Introduction

Technological growth is constantly modifying the way in which business is conducted. The ease with which enormous volumes of data are collected, stored and processed is allowing old-fashioned, corporate companies to become agile and high-performing.  This transformation can even impact upon traditional, organizational culture. Companies have to modify the way in which they make decisions. When it comes to determining decision making, data and models have taken over from intuition, experience or the actions of competitors.

Although this technical evolution is a horizontal trend, it is having a defined impact upon verticals such as banking, insurance and financial services. These companies are using all their data assets when improving their portfolio, increasing their quality of service and enhancing their ability to make smart decisions in their data pipelines.

Often, the typical behaviour of a financial corporation department is based on the availability of some processed data that is the outcome of a long data pipeline. Making these data pipelines more agile will impact upon the performance and the satisfaction of the whole corporation – something upon which technical executives often focus.

Data pipelines

Traditionally, data architectures are divided into two main parts: Operational and Analytical.  Analytical data stacks are often considered as merely the data warehouse. However, most organizations have an abundance of data pipelines in which they collect and transform data into a usable form. These data pipelines have to deal with a constantly increasing volume of data.

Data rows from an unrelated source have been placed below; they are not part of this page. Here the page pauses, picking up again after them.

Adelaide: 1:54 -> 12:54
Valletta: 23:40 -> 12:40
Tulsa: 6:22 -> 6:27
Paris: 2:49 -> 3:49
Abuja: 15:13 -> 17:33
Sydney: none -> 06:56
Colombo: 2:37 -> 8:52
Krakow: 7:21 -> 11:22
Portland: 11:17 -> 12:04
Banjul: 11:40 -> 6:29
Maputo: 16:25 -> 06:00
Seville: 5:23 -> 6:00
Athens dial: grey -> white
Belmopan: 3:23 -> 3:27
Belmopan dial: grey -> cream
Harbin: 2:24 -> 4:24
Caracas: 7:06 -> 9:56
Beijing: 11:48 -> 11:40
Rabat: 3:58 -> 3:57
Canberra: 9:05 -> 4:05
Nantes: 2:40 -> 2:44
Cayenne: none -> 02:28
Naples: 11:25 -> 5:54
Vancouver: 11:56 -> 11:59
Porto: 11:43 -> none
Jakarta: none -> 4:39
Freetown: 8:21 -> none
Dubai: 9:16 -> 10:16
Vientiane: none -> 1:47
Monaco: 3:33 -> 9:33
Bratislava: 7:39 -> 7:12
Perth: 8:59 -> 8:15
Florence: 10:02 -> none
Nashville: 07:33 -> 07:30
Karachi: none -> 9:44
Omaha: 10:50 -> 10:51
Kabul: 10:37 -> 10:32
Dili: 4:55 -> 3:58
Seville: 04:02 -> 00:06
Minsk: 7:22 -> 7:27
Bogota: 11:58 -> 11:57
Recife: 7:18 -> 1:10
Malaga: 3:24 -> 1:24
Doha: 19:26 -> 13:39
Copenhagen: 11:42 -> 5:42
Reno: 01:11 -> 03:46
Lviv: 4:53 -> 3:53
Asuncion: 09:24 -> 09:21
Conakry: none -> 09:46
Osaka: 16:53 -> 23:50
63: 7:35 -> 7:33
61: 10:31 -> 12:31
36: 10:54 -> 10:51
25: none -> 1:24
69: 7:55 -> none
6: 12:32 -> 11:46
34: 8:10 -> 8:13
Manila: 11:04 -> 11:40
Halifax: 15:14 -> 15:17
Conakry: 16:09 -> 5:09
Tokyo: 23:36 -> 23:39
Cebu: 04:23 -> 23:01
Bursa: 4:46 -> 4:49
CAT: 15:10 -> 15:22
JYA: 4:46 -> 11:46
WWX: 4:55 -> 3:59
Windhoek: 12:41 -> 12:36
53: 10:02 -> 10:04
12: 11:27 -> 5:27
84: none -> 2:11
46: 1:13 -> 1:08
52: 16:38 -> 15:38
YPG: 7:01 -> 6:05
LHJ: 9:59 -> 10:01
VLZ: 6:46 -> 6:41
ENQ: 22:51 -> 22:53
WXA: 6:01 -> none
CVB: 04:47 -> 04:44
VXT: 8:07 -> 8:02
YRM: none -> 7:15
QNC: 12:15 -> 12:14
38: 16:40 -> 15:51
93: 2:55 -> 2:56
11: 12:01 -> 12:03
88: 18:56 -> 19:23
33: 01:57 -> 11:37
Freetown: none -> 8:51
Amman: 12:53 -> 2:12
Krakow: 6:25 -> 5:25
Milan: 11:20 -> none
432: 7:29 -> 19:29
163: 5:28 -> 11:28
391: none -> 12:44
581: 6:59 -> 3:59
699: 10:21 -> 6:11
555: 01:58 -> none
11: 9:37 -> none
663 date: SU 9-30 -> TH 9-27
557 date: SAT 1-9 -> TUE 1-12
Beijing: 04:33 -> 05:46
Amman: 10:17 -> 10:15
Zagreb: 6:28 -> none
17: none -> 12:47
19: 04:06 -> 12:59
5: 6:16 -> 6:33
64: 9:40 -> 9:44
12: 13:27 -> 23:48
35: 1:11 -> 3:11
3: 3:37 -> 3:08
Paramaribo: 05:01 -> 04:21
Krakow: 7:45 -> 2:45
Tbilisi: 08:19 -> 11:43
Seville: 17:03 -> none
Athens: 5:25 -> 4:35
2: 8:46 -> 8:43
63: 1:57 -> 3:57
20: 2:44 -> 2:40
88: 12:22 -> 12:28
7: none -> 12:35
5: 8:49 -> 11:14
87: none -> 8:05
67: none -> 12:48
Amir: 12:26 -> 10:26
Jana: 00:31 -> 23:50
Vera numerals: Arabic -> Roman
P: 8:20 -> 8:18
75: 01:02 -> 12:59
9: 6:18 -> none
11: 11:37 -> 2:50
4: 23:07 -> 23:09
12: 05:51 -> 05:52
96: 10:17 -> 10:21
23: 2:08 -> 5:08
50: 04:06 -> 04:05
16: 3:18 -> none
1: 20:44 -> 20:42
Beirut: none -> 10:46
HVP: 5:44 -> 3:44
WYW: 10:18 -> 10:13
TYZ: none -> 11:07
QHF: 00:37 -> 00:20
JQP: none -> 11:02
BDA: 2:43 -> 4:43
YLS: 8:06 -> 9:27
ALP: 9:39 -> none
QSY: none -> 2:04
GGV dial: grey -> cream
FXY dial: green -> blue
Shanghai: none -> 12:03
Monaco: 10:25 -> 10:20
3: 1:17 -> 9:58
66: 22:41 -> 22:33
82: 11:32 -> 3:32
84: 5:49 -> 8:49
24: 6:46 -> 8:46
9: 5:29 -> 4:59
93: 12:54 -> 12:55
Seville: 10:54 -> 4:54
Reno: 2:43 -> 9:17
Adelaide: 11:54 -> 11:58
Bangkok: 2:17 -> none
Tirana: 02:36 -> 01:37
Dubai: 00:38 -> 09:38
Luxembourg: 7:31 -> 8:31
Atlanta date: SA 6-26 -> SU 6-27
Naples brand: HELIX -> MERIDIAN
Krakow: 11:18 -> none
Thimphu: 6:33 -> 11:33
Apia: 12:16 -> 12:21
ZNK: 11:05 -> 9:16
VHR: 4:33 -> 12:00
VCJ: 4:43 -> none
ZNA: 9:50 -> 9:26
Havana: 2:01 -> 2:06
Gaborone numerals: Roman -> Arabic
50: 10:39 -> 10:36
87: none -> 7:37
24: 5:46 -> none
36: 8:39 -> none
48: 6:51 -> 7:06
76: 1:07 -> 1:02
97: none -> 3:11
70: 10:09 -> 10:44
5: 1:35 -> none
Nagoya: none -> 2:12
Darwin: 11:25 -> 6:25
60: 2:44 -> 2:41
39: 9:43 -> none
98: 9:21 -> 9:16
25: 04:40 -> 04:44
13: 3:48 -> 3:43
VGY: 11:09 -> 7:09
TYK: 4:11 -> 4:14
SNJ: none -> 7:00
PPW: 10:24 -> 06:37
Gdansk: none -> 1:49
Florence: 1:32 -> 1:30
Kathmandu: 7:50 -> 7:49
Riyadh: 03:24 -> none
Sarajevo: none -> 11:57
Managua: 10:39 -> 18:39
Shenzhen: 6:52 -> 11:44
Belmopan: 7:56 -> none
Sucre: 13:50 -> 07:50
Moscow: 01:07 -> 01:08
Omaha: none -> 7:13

The development and maintenance of these processes makes up a large proportion of the expenses of an average IT corporation. McKinsey indicates that a midsize institution with $5 billion of operating costs spends more than $250 million on these kind of data architectures.

As can be seen, these data pipelines are a key element within the functionality of most banking and insurance departments.

Figure 1: Data Pipeline in Data-Driven Organizations

Challenges

Data pipelines need to collect information from different sources, transforming it into a format whose use allows an end-user to make decisions within a specific time window.

Data pipelines are frequently based on legacy code which uses SQL databases. However, only a limited velocity can be provided by this kind of data architecture. Due to an increasing demand within organizations for the processing of large volumes of data, more data pipelines are lasting more than half the time window.  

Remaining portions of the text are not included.